New Young Adult Book Illustrates Powerful Impact NBA Icon Elgin Baylor Had On Civil Rights

Author Jennifer Bryant and illustrator Frank Morrison spoke with “City Lights” host Lois Reitzes via Zoom to discuss the book about the award-winning NBA player. 

Whenever Elgin Baylor played, people stopped what they were doing and watched.

That refrain appears throughout the new young adult book “Above the Rim: How Elgin Baylor Changed Basketball.”

Author Jennifer Bryant and illustrator Frank Morrison spoke with “City Lights” host Lois Reitzes via Zoom to discuss the book about the award-winning NBA player.

Bryant said her interest in telling the story of Baylor was sparked by the fact that he is an important — yet lesser-known and under-celebrated — figure in history.

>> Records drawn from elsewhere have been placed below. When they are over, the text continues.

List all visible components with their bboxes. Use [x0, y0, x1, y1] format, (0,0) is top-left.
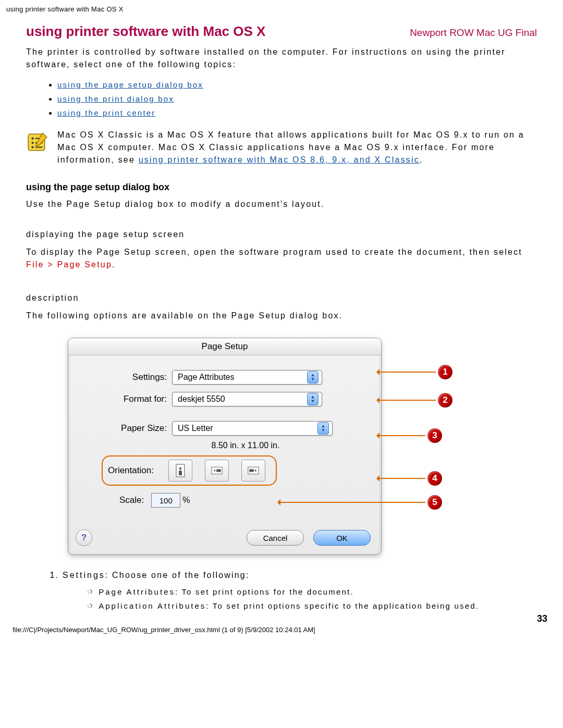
popup-arrows-icon: ▲▼ [317, 422, 329, 435]
format-label: Format for: [81, 394, 172, 404]
menu-path: File > Page Setup [26, 260, 112, 269]
footer-path: file:///C|/Projects/Newport/Mac_UG_ROW/u… [13, 626, 537, 634]
note-link[interactable]: using printer software with Mac OS 8.6, … [139, 155, 420, 164]
callouts: 1 2 3 4 5 [378, 338, 452, 510]
page-number: 33 [537, 613, 547, 624]
callout-2: 2 [438, 393, 452, 408]
callout-4: 4 [427, 471, 442, 486]
svg-point-8 [179, 467, 181, 470]
settings-value: Page Attributes [178, 373, 235, 382]
note-row: Mac OS X Classic is a Mac OS X feature t… [26, 129, 537, 166]
orientation-landscape-left-button[interactable] [205, 460, 229, 482]
desc-sub-1: Page Attributes: To set print options fo… [88, 587, 537, 596]
svg-point-12 [254, 470, 256, 471]
svg-point-10 [214, 470, 215, 471]
scale-label: Scale: [119, 495, 149, 505]
header-path: using printer software with Mac OS X [6, 5, 537, 13]
topic-links: using the page setup dialog box using th… [57, 80, 537, 117]
settings-popup[interactable]: Page Attributes ▲▼ [172, 370, 322, 385]
desc-heading: description [26, 292, 537, 304]
subheading-page-setup: using the page setup dialog box [26, 182, 537, 193]
dialog-title: Page Setup [68, 338, 381, 355]
help-button[interactable]: ? [76, 529, 92, 546]
link-page-setup[interactable]: using the page setup dialog box [57, 80, 203, 89]
svg-point-2 [32, 142, 34, 144]
orientation-landscape-right-button[interactable] [241, 460, 265, 482]
format-popup[interactable]: deskjet 5550 ▲▼ [172, 392, 322, 406]
scale-suffix: % [182, 496, 190, 505]
display-text: To display the Page Setup screen, open t… [26, 246, 537, 271]
paper-dimensions: 8.50 in. x 11.00 in. [123, 441, 369, 450]
link-print-center[interactable]: using the print center [57, 108, 155, 117]
note-text: Mac OS X Classic is a Mac OS X feature t… [57, 129, 537, 166]
display-post: . [112, 260, 116, 269]
page-title: using printer software with Mac OS X [26, 23, 265, 40]
display-heading: displaying the page setup screen [26, 228, 537, 241]
ok-button[interactable]: OK [313, 530, 371, 546]
cancel-button[interactable]: Cancel [247, 530, 304, 546]
callout-1: 1 [438, 365, 452, 379]
doc-tag: Newport ROW Mac UG Final [410, 27, 537, 39]
page-setup-figure: Page Setup Settings: Page Attributes ▲▼ … [68, 338, 537, 555]
scale-input[interactable] [151, 493, 180, 508]
paper-label: Paper Size: [81, 423, 172, 434]
header-row: using printer software with Mac OS X New… [26, 23, 537, 40]
desc-intro: The following options are available on t… [26, 310, 537, 322]
display-pre: To display the Page Setup screen, open t… [26, 248, 522, 256]
sub-intro: Use the Page Setup dialog box to modify … [26, 198, 537, 211]
desc-sub-2: Application Attributes: To set print opt… [88, 601, 537, 610]
svg-point-3 [32, 146, 34, 148]
orientation-label: Orientation: [108, 465, 156, 476]
desc-item-1-term: Settings [63, 571, 105, 579]
callout-3: 3 [427, 428, 442, 443]
description-list: Settings: Choose one of the following: P… [42, 571, 537, 610]
callout-5: 5 [427, 495, 442, 510]
svg-point-1 [32, 138, 34, 140]
page-setup-dialog: Page Setup Settings: Page Attributes ▲▼ … [68, 338, 382, 555]
popup-arrows-icon: ▲▼ [307, 371, 319, 384]
desc-item-1-text: : Choose one of the following: [105, 571, 250, 579]
orientation-portrait-button[interactable] [168, 460, 192, 482]
note-icon [26, 131, 48, 153]
link-print-dialog[interactable]: using the print dialog box [57, 94, 174, 103]
orientation-group: Orientation: [102, 455, 277, 486]
settings-label: Settings: [81, 372, 172, 382]
intro-text: The printer is controlled by software in… [26, 46, 537, 71]
paper-value: US Letter [178, 424, 213, 433]
popup-arrows-icon: ▲▼ [307, 393, 319, 405]
paper-popup[interactable]: US Letter ▲▼ [172, 421, 333, 436]
desc-item-1: Settings: Choose one of the following: P… [63, 571, 537, 610]
note-suffix: . [420, 155, 423, 164]
format-value: deskjet 5550 [178, 394, 225, 404]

A Hall of Famer, Baylor played professional basketball for the Los Angeles and Minneapolis Lakers until his retirement  in 1971 due to an ongoing knee injury.

In 1959, a West Virginia hotel and local restaurants refused to serve Baylor and his African American teammates.

As a way of protest, Baylor decided to boycott the game on Jan. 16, 1959, in Charleston, West Virginia.

“He was a rookie NBA player, and, in those days, the NBA only had eight teams. It was fascinating to imagine the kind of travel and lives that they had, and they didn’t have a really big fan base. But Elgin was really the star of the team [Minneapolis Lakers], but he was turned away at the hotel when they got to West Virginia. That was enough. He said, ‘They can’t just let me out of a cage like an animal to play the game and not treat me like a human being the rest of the time,’” said Bryant.

Baylor was one of the first pro athletes to stage a boycott during a game.

Bryant wanted to demonstrate in her book that along with Baylor’s protest on the court, this was part of a larger movement around the United States by civil rights advocates.

Morrison said he was honored to illustrate civil rights icons in the book as well.

“When I do have the opportunity to paint civil rights heroes, I just feel blessed. I wanted to do the best I can particularly on these images because I hold them in high respect. Particularly with Rosa Parks, I wanted to show that she did get into ‘good trouble,’ as John Lewis would say. I painted her to not look apologetic for what she had done, she looked stunned,” said Morrison.

“Above the Rim” is now available for purchase.